[Transcribed page contents]
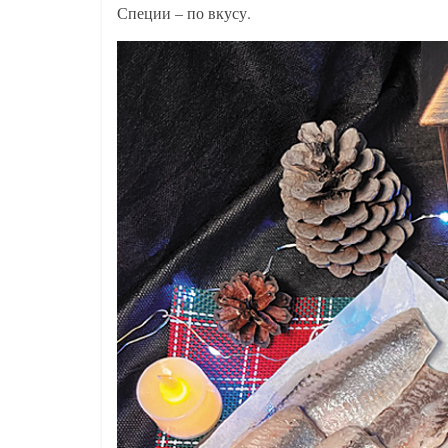
Специи – по вкусу.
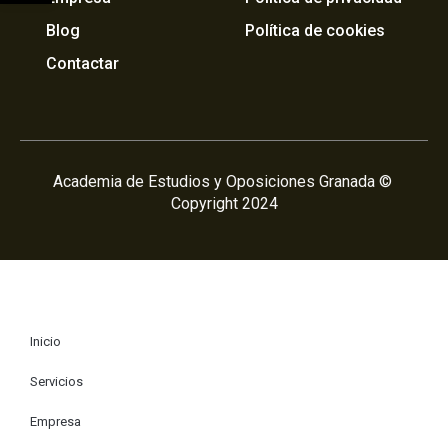
Blog
Política de cookies
Contactar
Academia de Estudios y Oposiciones Granada ©
Copyright 2024
Inicio
Servicios
Empresa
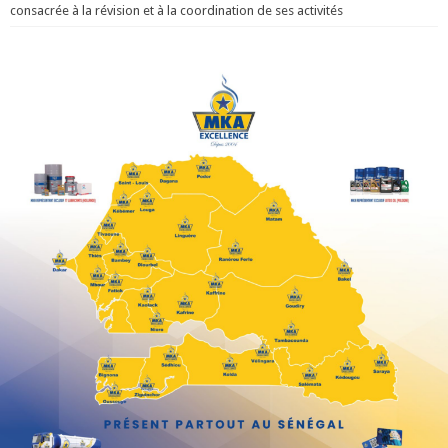
consacrée à la révision et à la coordination de ses activités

* The task: The lines to restate word for word run from the line that contains "Política de cookies" through the end of the entries above, both ends included. Leave out all pictures and write nothing else.

* Task result:
Política de cookies
Contactar
Academia de Estudios y Oposiciones Granada ©
Copyright 2024
Inicio
Servicios
Empresa
consacrée à la révision et à la coordination de ses activités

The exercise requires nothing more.